## Work request
Give back exactly the lines of the data below, starting with the line that has "localize all elements." and going on through the line that has "List every element".

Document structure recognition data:

*** Block opens ***

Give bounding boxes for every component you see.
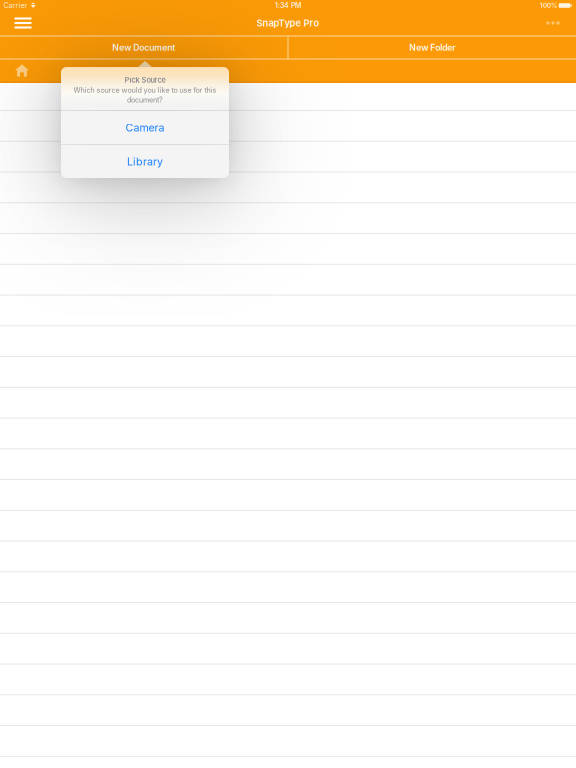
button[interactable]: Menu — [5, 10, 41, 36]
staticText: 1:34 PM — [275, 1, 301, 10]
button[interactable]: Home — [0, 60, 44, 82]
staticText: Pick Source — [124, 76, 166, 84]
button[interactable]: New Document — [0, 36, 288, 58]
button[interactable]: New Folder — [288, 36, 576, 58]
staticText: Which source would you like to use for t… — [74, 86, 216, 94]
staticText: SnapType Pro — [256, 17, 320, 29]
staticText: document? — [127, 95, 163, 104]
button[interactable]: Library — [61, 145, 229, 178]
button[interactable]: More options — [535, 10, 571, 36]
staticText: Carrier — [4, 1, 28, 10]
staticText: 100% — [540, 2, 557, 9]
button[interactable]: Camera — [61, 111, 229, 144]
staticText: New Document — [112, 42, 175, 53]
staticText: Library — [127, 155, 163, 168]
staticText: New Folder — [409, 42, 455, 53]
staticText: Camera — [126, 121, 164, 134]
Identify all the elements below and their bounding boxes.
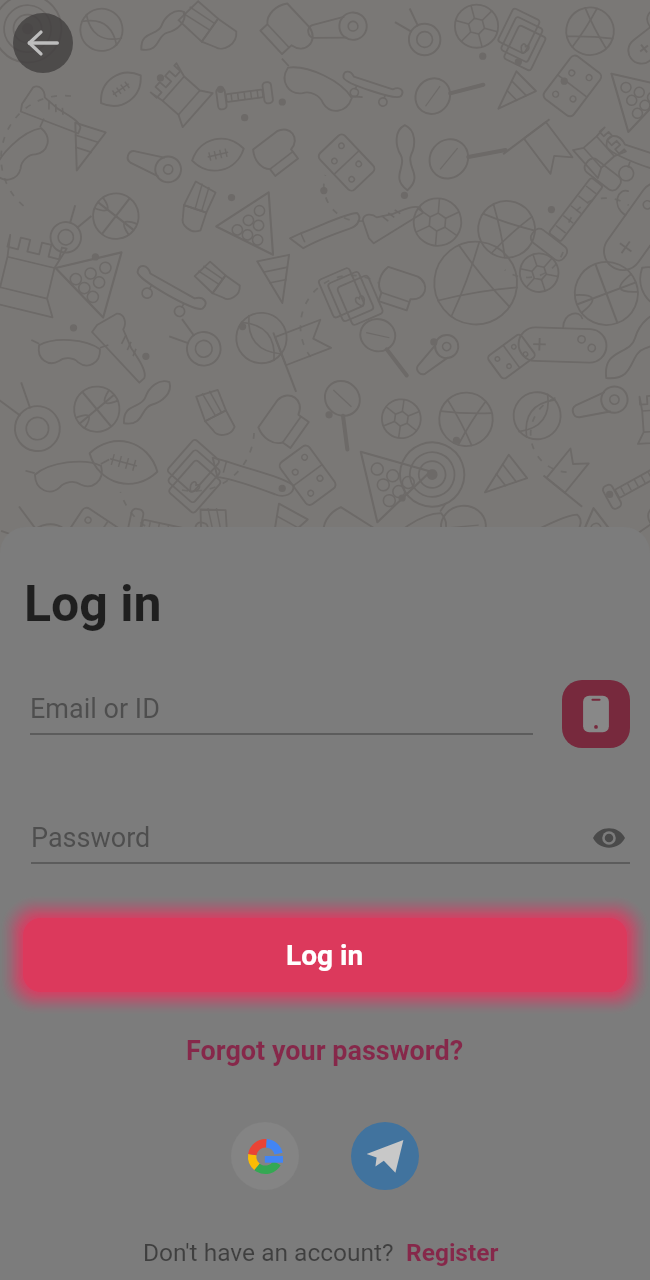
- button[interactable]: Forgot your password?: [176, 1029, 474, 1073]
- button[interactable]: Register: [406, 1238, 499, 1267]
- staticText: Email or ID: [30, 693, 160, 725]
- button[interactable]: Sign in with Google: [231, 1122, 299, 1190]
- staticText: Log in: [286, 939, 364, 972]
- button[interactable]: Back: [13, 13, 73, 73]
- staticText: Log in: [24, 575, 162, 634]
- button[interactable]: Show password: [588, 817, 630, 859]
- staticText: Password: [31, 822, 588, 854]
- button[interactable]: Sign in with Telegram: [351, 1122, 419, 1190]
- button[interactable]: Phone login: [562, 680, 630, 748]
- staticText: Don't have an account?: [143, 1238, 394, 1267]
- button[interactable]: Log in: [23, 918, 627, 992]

*** Block closes ***
*** Block opens ***

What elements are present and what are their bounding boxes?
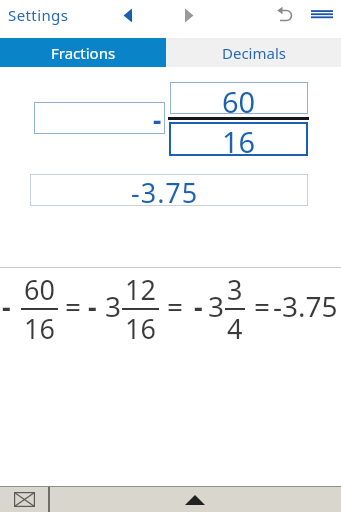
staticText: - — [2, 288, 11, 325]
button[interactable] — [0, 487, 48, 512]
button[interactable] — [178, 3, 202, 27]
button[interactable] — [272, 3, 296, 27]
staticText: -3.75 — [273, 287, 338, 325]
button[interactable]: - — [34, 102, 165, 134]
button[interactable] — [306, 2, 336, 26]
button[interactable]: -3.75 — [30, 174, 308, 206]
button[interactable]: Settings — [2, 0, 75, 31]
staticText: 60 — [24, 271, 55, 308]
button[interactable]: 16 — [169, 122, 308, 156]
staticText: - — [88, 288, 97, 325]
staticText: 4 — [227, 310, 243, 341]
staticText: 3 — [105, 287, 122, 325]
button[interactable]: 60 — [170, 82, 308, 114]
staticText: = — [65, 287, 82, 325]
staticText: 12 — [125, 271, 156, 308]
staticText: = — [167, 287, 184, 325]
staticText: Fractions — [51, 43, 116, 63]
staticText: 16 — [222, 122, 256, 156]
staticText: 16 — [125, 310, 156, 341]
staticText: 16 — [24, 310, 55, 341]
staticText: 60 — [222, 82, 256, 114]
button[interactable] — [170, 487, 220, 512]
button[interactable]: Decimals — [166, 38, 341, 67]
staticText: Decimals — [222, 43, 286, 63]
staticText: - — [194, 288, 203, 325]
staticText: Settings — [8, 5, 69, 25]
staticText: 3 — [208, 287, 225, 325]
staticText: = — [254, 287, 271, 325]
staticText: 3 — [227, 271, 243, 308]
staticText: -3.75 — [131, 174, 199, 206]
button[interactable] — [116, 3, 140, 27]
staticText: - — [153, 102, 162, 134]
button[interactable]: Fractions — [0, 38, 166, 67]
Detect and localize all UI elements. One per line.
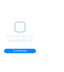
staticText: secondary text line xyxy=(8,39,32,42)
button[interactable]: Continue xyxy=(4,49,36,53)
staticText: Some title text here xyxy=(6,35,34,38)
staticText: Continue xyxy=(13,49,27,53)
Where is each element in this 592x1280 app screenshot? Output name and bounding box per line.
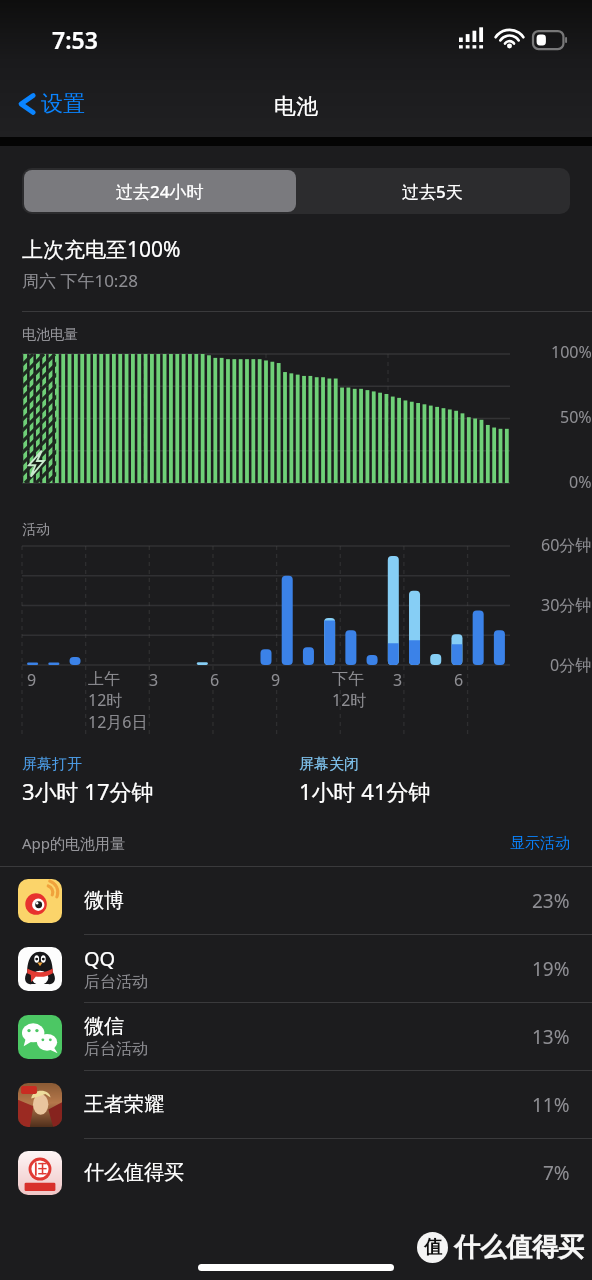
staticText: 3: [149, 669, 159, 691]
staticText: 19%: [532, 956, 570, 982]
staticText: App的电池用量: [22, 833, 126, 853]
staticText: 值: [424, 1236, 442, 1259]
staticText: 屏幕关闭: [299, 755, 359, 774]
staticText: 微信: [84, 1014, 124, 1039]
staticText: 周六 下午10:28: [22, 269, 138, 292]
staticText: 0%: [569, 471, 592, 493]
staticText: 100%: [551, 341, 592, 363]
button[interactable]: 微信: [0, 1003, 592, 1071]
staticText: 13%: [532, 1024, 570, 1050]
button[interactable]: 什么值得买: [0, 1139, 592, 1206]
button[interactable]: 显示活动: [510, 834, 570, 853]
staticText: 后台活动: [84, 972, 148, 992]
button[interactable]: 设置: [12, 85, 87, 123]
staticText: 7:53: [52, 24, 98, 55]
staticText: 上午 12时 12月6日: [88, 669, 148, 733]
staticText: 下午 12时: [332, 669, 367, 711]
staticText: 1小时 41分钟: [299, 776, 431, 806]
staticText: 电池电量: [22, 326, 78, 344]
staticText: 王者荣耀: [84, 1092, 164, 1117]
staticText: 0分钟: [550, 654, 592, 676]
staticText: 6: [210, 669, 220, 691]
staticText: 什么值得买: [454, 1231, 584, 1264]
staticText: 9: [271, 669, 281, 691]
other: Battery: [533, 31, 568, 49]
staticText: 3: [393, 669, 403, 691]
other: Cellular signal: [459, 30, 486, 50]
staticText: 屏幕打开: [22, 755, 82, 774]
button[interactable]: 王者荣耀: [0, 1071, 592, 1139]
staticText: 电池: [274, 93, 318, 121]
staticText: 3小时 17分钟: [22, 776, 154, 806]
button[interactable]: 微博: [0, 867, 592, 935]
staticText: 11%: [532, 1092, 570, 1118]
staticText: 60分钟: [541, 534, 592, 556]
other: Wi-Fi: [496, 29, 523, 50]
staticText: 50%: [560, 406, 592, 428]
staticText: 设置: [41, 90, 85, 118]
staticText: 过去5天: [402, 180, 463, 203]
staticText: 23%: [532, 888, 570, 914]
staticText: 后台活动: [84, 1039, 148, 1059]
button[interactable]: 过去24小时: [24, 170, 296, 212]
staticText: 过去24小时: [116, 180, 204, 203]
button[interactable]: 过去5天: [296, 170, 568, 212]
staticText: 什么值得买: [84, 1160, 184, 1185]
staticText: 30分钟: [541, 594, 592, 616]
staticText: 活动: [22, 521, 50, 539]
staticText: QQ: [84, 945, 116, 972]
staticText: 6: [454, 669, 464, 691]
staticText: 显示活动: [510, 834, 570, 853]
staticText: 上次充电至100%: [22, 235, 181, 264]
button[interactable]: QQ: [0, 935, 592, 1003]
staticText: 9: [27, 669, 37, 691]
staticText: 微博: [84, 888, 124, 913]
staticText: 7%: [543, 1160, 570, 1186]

*** Block closes ***
*** Block opens ***

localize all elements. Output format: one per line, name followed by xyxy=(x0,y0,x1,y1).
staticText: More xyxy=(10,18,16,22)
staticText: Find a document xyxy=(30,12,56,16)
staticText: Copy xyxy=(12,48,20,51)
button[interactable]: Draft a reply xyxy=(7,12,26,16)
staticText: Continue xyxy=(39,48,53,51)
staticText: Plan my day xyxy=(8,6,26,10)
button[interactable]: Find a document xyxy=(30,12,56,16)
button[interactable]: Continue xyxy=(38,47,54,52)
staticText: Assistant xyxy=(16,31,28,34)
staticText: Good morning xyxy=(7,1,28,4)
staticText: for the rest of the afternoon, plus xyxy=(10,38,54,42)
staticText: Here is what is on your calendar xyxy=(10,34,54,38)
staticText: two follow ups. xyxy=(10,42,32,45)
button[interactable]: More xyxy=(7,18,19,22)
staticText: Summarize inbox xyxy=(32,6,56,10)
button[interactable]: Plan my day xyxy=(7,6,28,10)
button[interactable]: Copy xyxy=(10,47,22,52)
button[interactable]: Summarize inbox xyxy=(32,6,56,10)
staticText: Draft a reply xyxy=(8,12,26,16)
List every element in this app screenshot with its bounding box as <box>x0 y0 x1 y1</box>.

*** Block closes ***

## Result below
localize all elements. Output format: one per line, name followed by xyxy=(x0,y0,x1,y1).
staticText: More xyxy=(10,18,16,22)
staticText: Find a document xyxy=(30,12,56,16)
staticText: Copy xyxy=(12,48,20,51)
button[interactable]: Draft a reply xyxy=(7,12,26,16)
staticText: Continue xyxy=(39,48,53,51)
staticText: Plan my day xyxy=(8,6,26,10)
button[interactable]: Find a document xyxy=(30,12,56,16)
button[interactable]: Continue xyxy=(38,47,54,52)
staticText: Assistant xyxy=(16,31,28,34)
staticText: Good morning xyxy=(7,1,28,4)
staticText: for the rest of the afternoon, plus xyxy=(10,38,54,42)
staticText: Here is what is on your calendar xyxy=(10,34,54,38)
staticText: two follow ups. xyxy=(10,42,32,45)
button[interactable]: More xyxy=(7,18,19,22)
staticText: Summarize inbox xyxy=(32,6,56,10)
button[interactable]: Plan my day xyxy=(7,6,28,10)
button[interactable]: Copy xyxy=(10,47,22,52)
button[interactable]: Summarize inbox xyxy=(32,6,56,10)
staticText: Draft a reply xyxy=(8,12,26,16)
List every element in this app screenshot with its bounding box as <box>x0 y0 x1 y1</box>.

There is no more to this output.